[DATASET RECORDS — start]

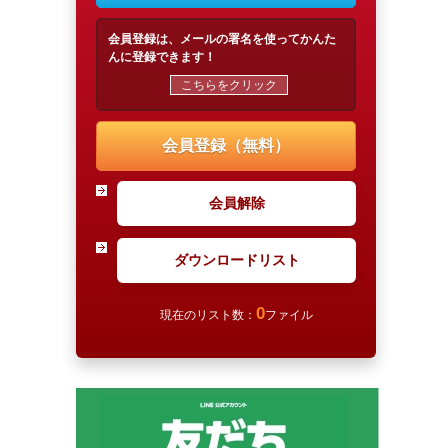
会員登録は、メールの署名を使ってかんた
んに登録できます！
こちらをクリック
会員登録（無料）
会員解除
ダウンロードリスト
0
現在のリスト数：
ファイル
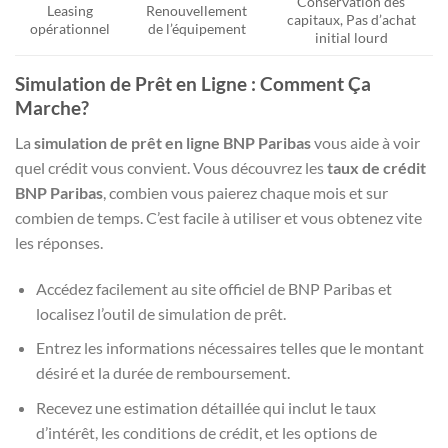
Conservation des
Leasing
Renouvellement
capitaux, Pas d’achat
opérationnel
de l’équipement
initial lourd
Simulation de Prêt en Ligne : Comment Ça
Marche?
La
simulation de prêt en ligne BNP Paribas
vous aide à voir
quel crédit vous convient. Vous découvrez les
taux de crédit
BNP Paribas
, combien vous paierez chaque mois et sur
combien de temps. C’est facile à utiliser et vous obtenez vite
les réponses.
Accédez facilement au site officiel de BNP Paribas et
localisez l’outil de simulation de prêt.
Entrez les informations nécessaires telles que le montant
désiré et la durée de remboursement.
Recevez une estimation détaillée qui inclut le taux
d’intérêt, les conditions de crédit, et les options de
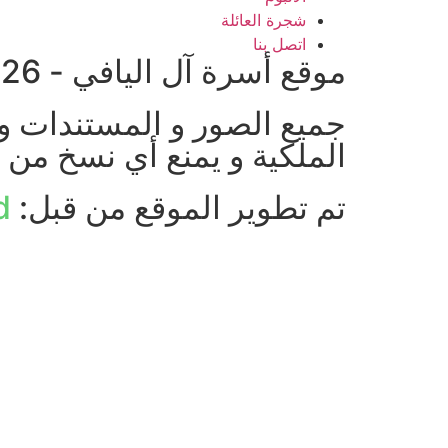
شجرة العائلة
اتصل بنا
موقع أسرة آل اليافي - 2026 © جميع الحقوق محفوظة
جميع الصور و المستندات و 
الملكية و يمنع أي نسخ من 
تم تطوير الموقع من قبل:
d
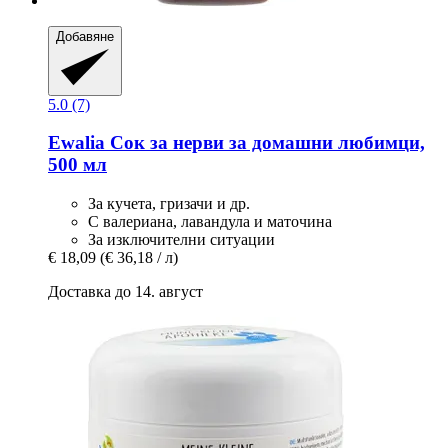
Добавяне
5.0 (7)
Ewalia
Сок за нерви за домашни любимци,
500 мл
За кучета, гризачи и др.
С валериана, лавандула и маточина
За изключителни ситуации
€ 18,09
(€ 36,18 / л)
Доставка до 14. август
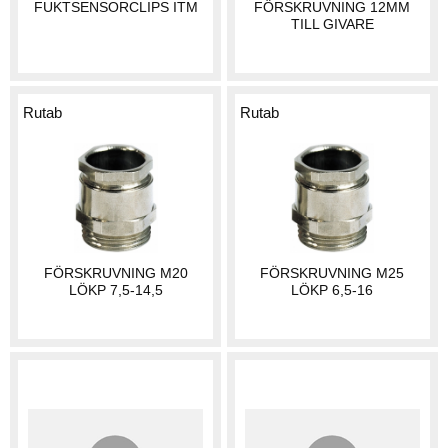
FUKTSENSORCLIPS ITM
FÖRSKRUVNING 12MM
TILL GIVARE
Rutab
Rutab
FÖRSKRUVNING M20
FÖRSKRUVNING M25
LÖKP 7,5-14,5
LÖKP 6,5-16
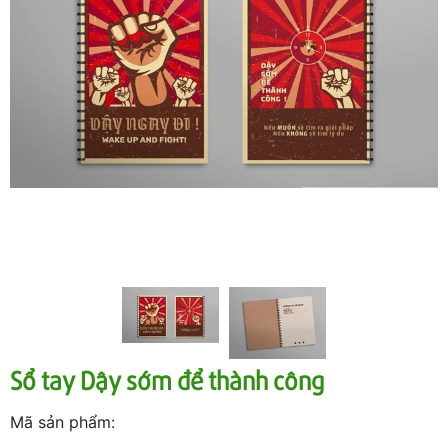
Sổ tay Dậy sớm để thành công
Mã sản phẩm:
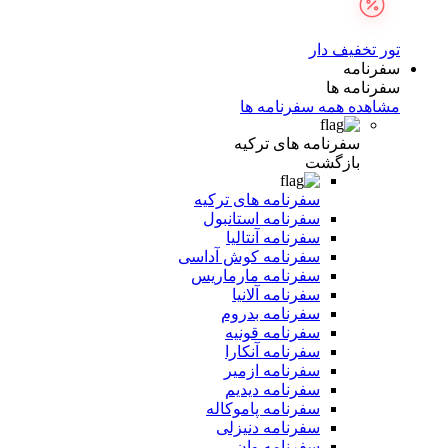
تور تخفیف دار
سفرنامه
سفرنامه ها
مشاهده همه سفرنامه ها
سفرنامه های ترکیه
بازگشت
سفرنامه های ترکیه
سفرنامه استانبول
سفرنامه آنتالیا
سفرنامه کوش آداسی
سفرنامه مارماریس
سفرنامه آلانیا
سفرنامه بدروم
سفرنامه قونیه
سفرنامه آنکارا
سفرنامه ازمیر
سفرنامه دیدیم
سفرنامه پاموکاله
سفرنامه دنیزلی
سفرنامه وان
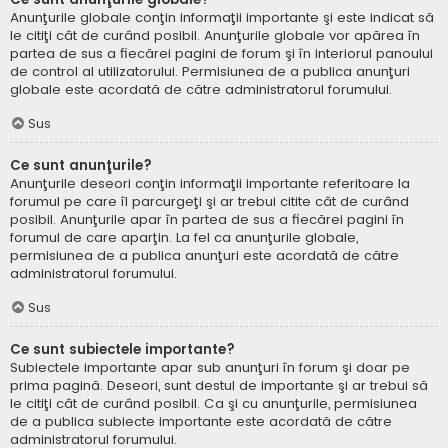
Anunţurile globale conţin informaţii importante şi este indicat să
le citiţi cât de curând posibil. Anunţurile globale vor apărea în
partea de sus a fiecărei pagini de forum şi în interiorul panoului
de control al utilizatorului. Permisiunea de a publica anunţuri
globale este acordată de către administratorul forumului.
Sus
Ce sunt anunţurile?
Anunţurile deseori conţin informaţii importante referitoare la
forumul pe care îl parcurgeţi şi ar trebui citite cât de curând
posibil. Anunţurile apar în partea de sus a fiecărei pagini în
forumul de care aparţin. La fel ca anunţurile globale,
permisiunea de a publica anunţuri este acordată de către
administratorul forumului.
Sus
Ce sunt subiectele importante?
Subiectele importante apar sub anunţuri în forum şi doar pe
prima pagină. Deseori, sunt destul de importante şi ar trebui să
le citiţi cât de curând posibil. Ca şi cu anunţurile, permisiunea
de a publica subiecte importante este acordată de către
administratorul forumului.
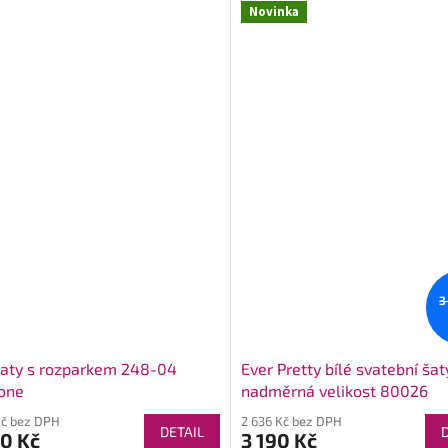
Novinka
3
šaty s rozparkem 248-04
Ever Pretty bílé svatební šat
one
nadměrná velikost 80026
Kč bez DPH
2 636 Kč bez DPH
DETAIL
0 Kč
3 190 Kč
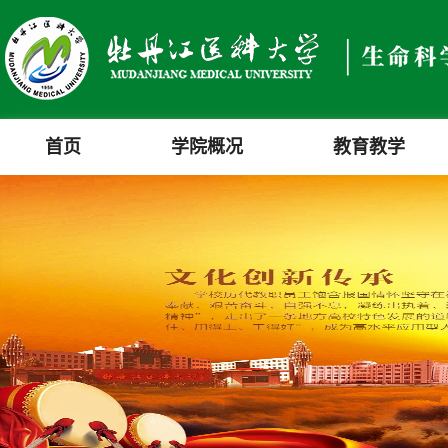
首页
学院概况
教育教学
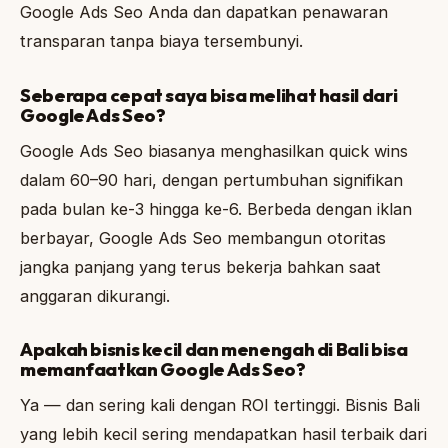
Google Ads Seo Anda dan dapatkan penawaran
transparan tanpa biaya tersembunyi.
Seberapa cepat saya bisa melihat hasil dari
Google Ads Seo?
Google Ads Seo biasanya menghasilkan quick wins
dalam 60–90 hari, dengan pertumbuhan signifikan
pada bulan ke-3 hingga ke-6. Berbeda dengan iklan
berbayar, Google Ads Seo membangun otoritas
jangka panjang yang terus bekerja bahkan saat
anggaran dikurangi.
Apakah bisnis kecil dan menengah di Bali bisa
memanfaatkan Google Ads Seo?
Ya — dan sering kali dengan ROI tertinggi. Bisnis Bali
yang lebih kecil sering mendapatkan hasil terbaik dari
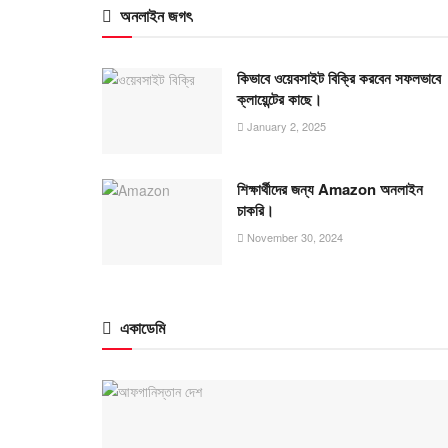
অনলাইন জগৎ
কিভাবে ওয়েবসাইট বিক্রি করবেন সফলভাবে
ক্লায়েন্টের কাছে।
January 2, 2025
শিক্ষার্থীদের জন্য Amazon অনলাইন
চাকরি।
November 30, 2024
একাডেমি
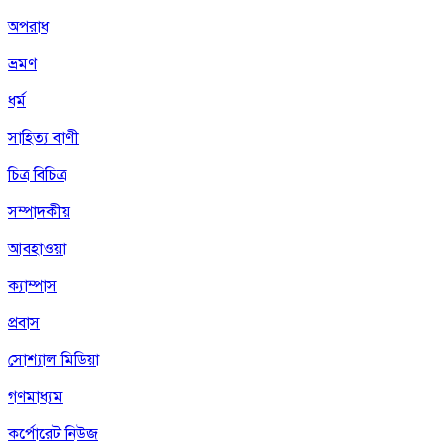
অপরাধ
ভ্রমণ
ধর্ম
সাহিত্য বাণী
চিত্র বিচিত্র
সম্পাদকীয়
আবহাওয়া
ক্যাম্পাস
প্রবাস
সোশ্যাল মিডিয়া
গণমাধ্যম
কর্পোরেট নিউজ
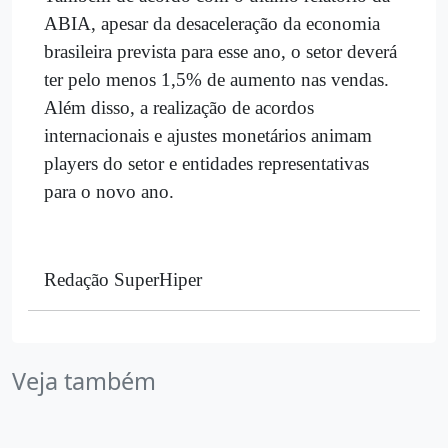
ABIA, apesar da desaceleração da economia
brasileira prevista para esse ano, o setor deverá
ter pelo menos 1,5% de aumento nas vendas.
Além disso, a realização de acordos
internacionais e ajustes monetários animam
players do setor e entidades representativas
para o novo ano.
Redação SuperHiper
Veja também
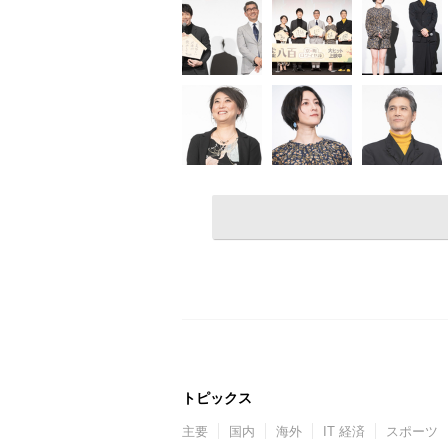
トピックス
主要
国内
海外
IT 経済
スポーツ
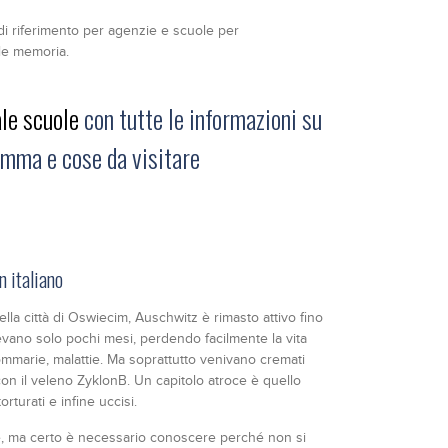
di riferimento per agenzie e scuole per
lle memoria.
le scuole
con tutte le informazioni su
mma e cose da visitare
n italiano
ella città di Oswiecim, Auschwitz è rimasto attivo fino
vevano solo pochi mesi, perdendo facilmente la vita
sommarie, malattie. Ma soprattutto venivano cremati
con il veleno ZyklonB. Un capitolo atroce è quello
rturati e infine uccisi.
, ma certo è necessario conoscere perché non si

[DATASET RECORDS — finish]

→ DESCRIPTION OF THE TASK
Your answer must be everything above from the line with "Ever Pretty bílé svatební šat" down to the line with "dalam 60–90 hari, dengan", word for word, and no pictures.

→ EXERCISE RESULT
Ever Pretty bílé svatební šat
one
nadměrná velikost 80026
Kč bez DPH
2 636 Kč bez DPH
DETAIL
0 Kč
3 190 Kč
首页
学院概况
教育教学
Google Ads Seo Anda dan dapatkan penawaran
transparan tanpa biaya tersembunyi.
Seberapa cepat saya bisa melihat hasil dari
Google Ads Seo?
Google Ads Seo biasanya menghasilkan quick wins
dalam 60–90 hari, dengan pertumbuhan signifikan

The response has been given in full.